The second source of wealth for most Americans and this was the one that was most significant, was housing. As housing prices increased, many Americans were able to tap those funds to pay for purchases. They did this via refinancing or equity loans and bought all sorts of consumer items that effectively drove the economy. Further, knowing they had a pent up source of wealth, they felt more comfortable in using credit cards and in fact credit card companies were very comfortable if offering home owners more and more credit. This source of wealth has for the most part not recovered and is unlikely to recover any time soon. Without it, consumer spending is not going to return to prior levels. It can't, the money and credit simply don't exist.

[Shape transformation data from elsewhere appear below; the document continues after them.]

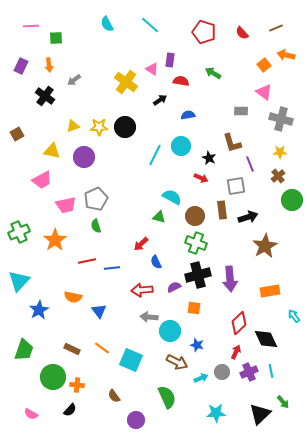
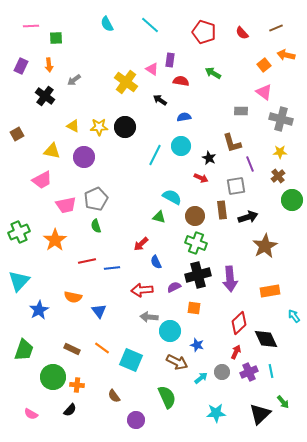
black arrow at (160, 100): rotated 112 degrees counterclockwise
blue semicircle at (188, 115): moved 4 px left, 2 px down
yellow triangle at (73, 126): rotated 48 degrees clockwise
cyan arrow at (201, 378): rotated 16 degrees counterclockwise
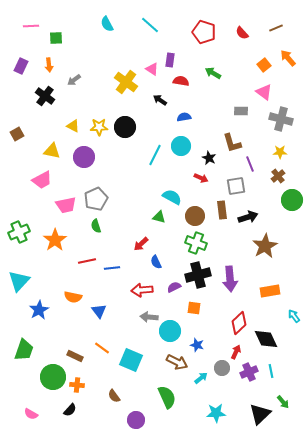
orange arrow at (286, 55): moved 2 px right, 3 px down; rotated 36 degrees clockwise
brown rectangle at (72, 349): moved 3 px right, 7 px down
gray circle at (222, 372): moved 4 px up
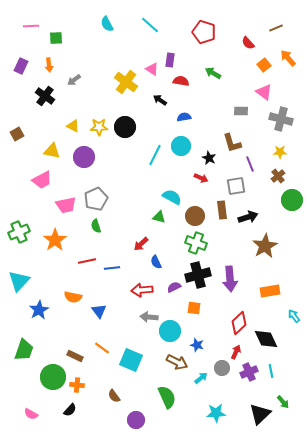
red semicircle at (242, 33): moved 6 px right, 10 px down
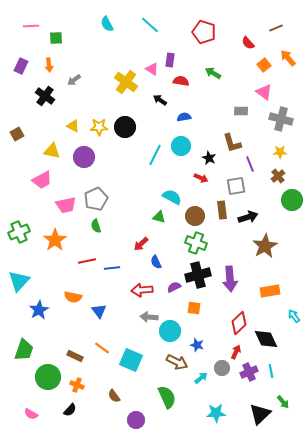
green circle at (53, 377): moved 5 px left
orange cross at (77, 385): rotated 16 degrees clockwise
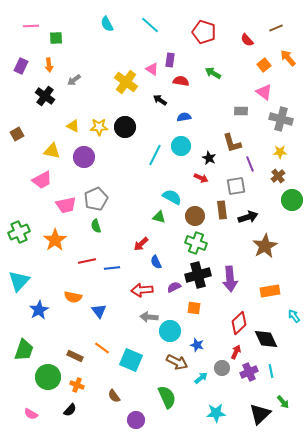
red semicircle at (248, 43): moved 1 px left, 3 px up
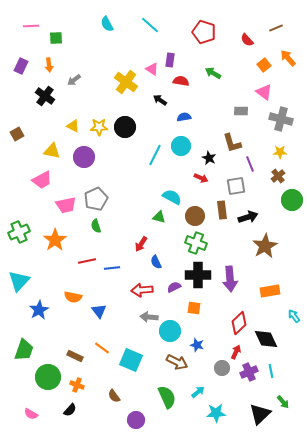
red arrow at (141, 244): rotated 14 degrees counterclockwise
black cross at (198, 275): rotated 15 degrees clockwise
cyan arrow at (201, 378): moved 3 px left, 14 px down
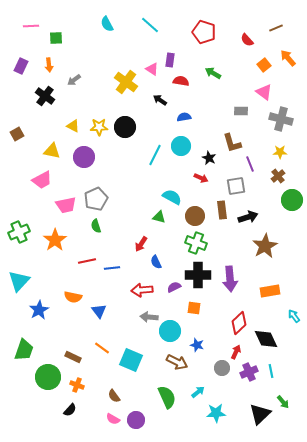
brown rectangle at (75, 356): moved 2 px left, 1 px down
pink semicircle at (31, 414): moved 82 px right, 5 px down
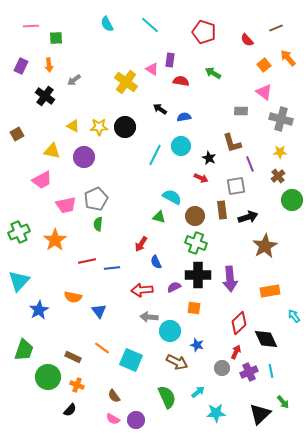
black arrow at (160, 100): moved 9 px down
green semicircle at (96, 226): moved 2 px right, 2 px up; rotated 24 degrees clockwise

So what does this mean for the recovery? The recovery will have to be built on a more fundamental and lower level than we had in the past. Without a surge in consumer spending, and such a surge is effectively impossible, economic activity will improve but only very slowly. People who do buy housing at the new lows will probably start to see some modest price appreciation, but the majority of American homes are still owned by the same people who owned them a few years ago. They may already be heavily mortgaged and if not, the owners have less equity in them then they did previously and are much less likely to tap that equity after seeing the recent economic meltdown. Banks are also not going to provide credit as easily as they did.

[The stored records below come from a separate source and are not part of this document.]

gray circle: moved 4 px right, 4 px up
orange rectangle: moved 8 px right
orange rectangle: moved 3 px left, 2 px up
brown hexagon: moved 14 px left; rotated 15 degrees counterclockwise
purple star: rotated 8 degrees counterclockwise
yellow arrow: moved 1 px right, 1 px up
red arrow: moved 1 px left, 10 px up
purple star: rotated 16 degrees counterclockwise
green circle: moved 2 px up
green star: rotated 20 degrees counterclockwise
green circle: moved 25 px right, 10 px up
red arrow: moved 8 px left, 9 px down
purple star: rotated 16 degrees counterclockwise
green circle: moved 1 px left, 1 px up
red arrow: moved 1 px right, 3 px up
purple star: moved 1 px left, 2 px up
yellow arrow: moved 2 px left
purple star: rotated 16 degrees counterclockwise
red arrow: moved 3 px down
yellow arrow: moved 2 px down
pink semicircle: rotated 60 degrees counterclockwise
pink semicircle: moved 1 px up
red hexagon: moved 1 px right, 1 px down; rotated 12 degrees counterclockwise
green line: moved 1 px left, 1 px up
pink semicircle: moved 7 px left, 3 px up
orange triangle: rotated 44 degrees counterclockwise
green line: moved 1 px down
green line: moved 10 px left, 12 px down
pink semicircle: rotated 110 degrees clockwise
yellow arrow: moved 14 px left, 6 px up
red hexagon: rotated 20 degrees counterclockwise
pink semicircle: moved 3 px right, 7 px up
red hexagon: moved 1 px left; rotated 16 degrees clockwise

So without a surge in consumer spending, hiring will continue at modest levels. This will create market pressures that keep wage increases low and continue a drain of social services for the unemployed. To a large extent many baby boomers, who would potentially have left the labor force and lived on their investments and equity increases, will stay in the labor force and reduce opportunities for new employment.
The good news is that inflation is extremely unlikely since demand is simply not going to return to prior levels. Many of the forecasts I heard yesterday were simply ill informed at best. Discretionary income for Americans has not had a dramatic reduction. More of it has been diverted to savings but the recession and demand reduction is driven by the loss of wealth and credit, not a reduction in income. Yes, there are many unemployed, but the benefits they receive and in many cases the reduction in expenses, such as mortgage payments, leave them with nearly the same discretionary income they had previously. However, they have no source with which to pay for major items, i.e. home improvements, cars, boats, vacations, etc.

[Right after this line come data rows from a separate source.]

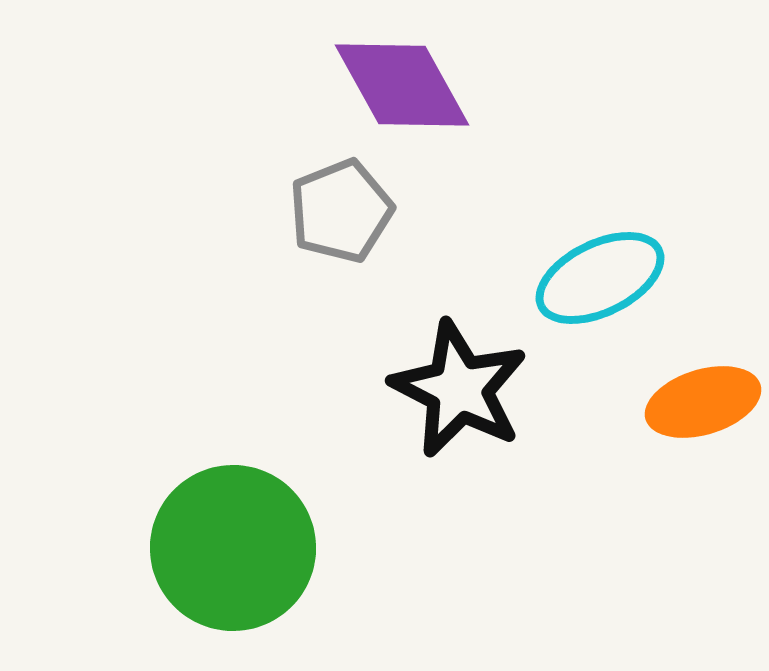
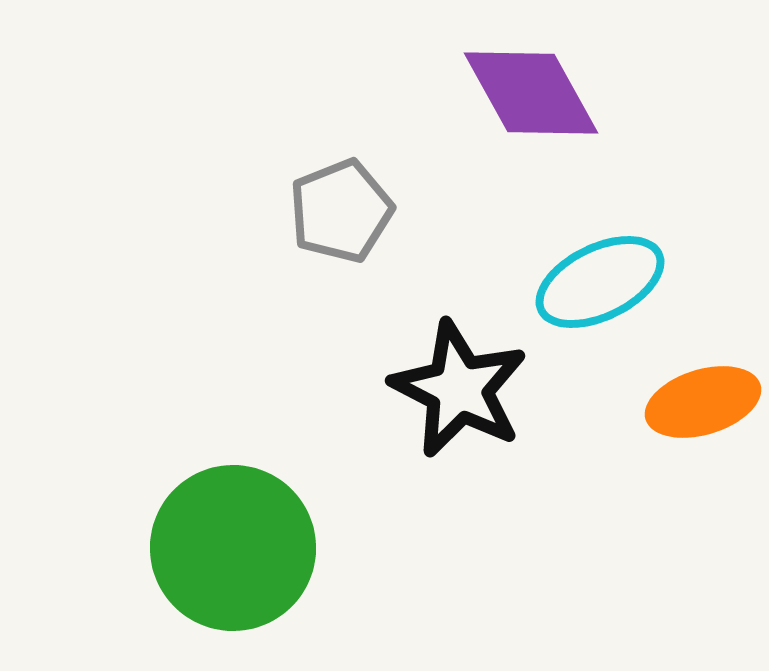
purple diamond: moved 129 px right, 8 px down
cyan ellipse: moved 4 px down
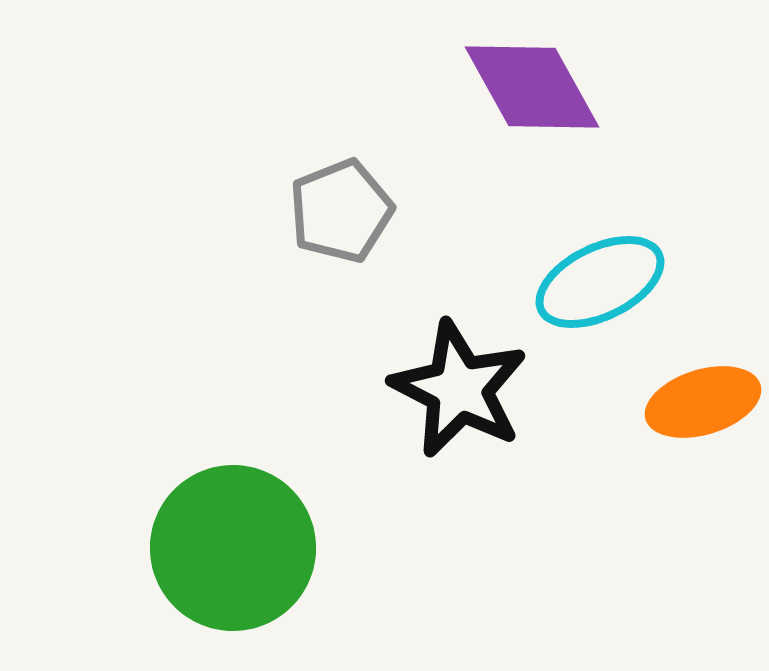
purple diamond: moved 1 px right, 6 px up
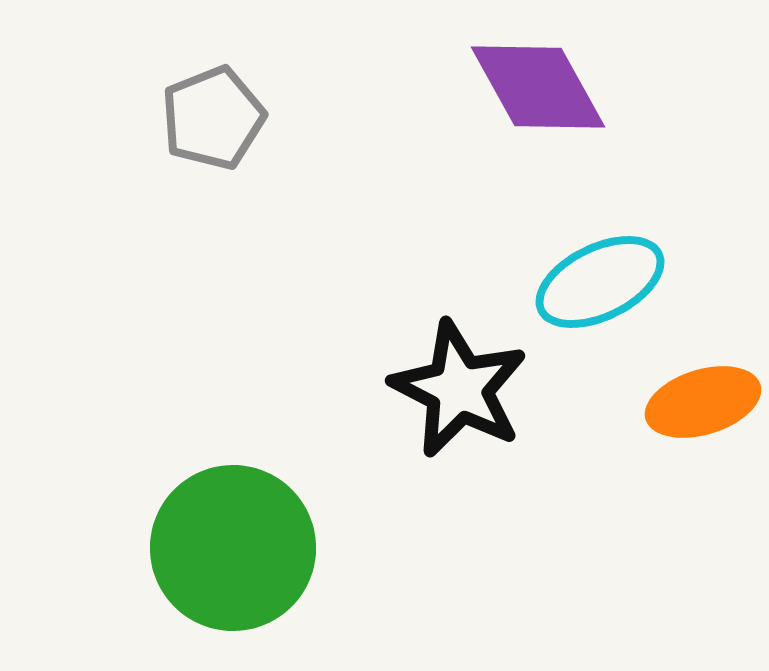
purple diamond: moved 6 px right
gray pentagon: moved 128 px left, 93 px up
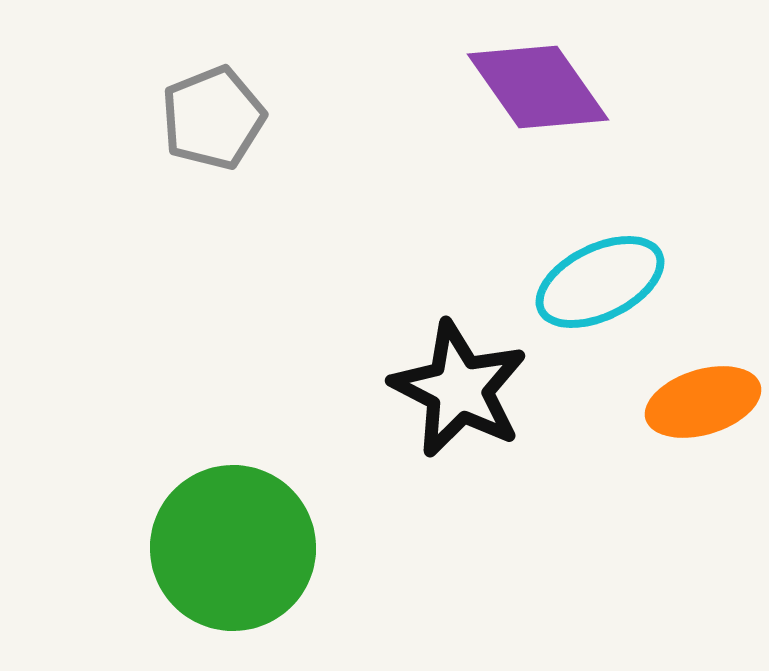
purple diamond: rotated 6 degrees counterclockwise
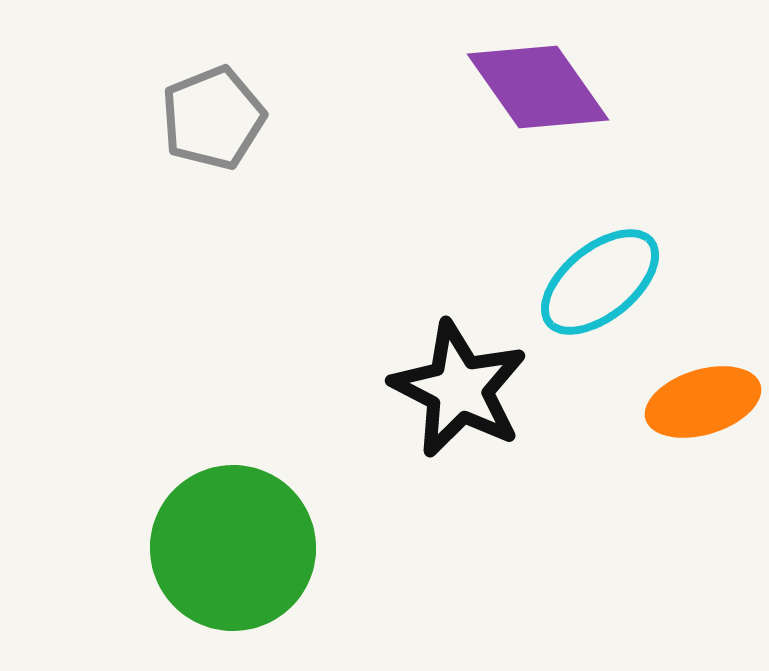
cyan ellipse: rotated 13 degrees counterclockwise
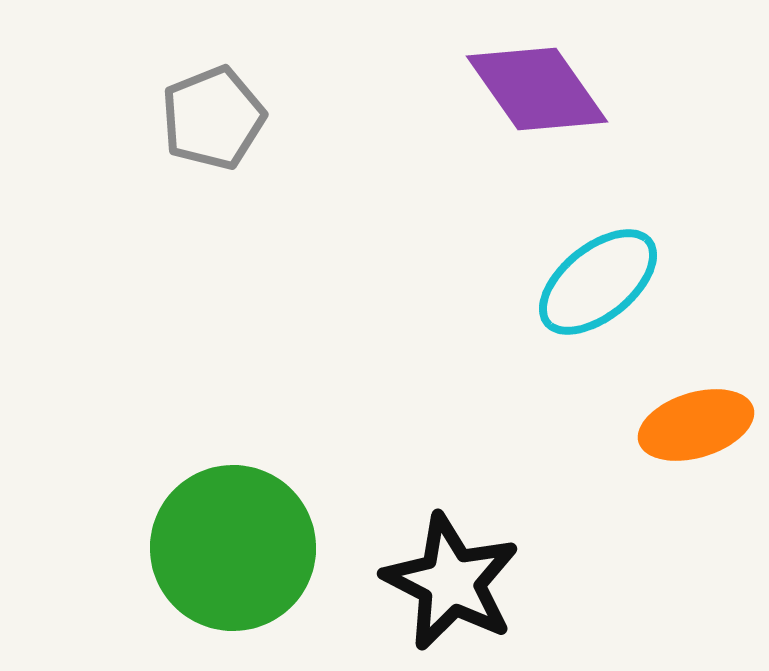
purple diamond: moved 1 px left, 2 px down
cyan ellipse: moved 2 px left
black star: moved 8 px left, 193 px down
orange ellipse: moved 7 px left, 23 px down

I saw an article in one of the publications I read about how young families, who had lost jobs and homes, were coping with the crisis by moving in with their parents. The article highlighted a specific family, but let's consider the impacts of this trend. The young folks would most likely want to save where possible so they could eventually buy a house again. Of course, they also need to find employment. Household expenses for a larger group do go up, but they don't go up to the levels that two households generate. So both before and after they find employment they are most likely going to spend much less than previously. Of course they will have to increase spending when they get employment but if hiring is going to be as slow as I believe it will be, this may take quite a while.
The central point I am making with the example above is that Americans will find a way to cope by reducing expenses, doubling up on housing and being more prudent. These are good changes from a long range perspective but they will not produce a rapid rebound in the economy. We should be prepared for a significant period of slow growth based on a more sustainable economy. However, the slow growth will mean that we will have more unemployment, less opportunities for new entrants and people working longer than they expected to a few years ago. At least that part may reduce some demand on our Social Security System.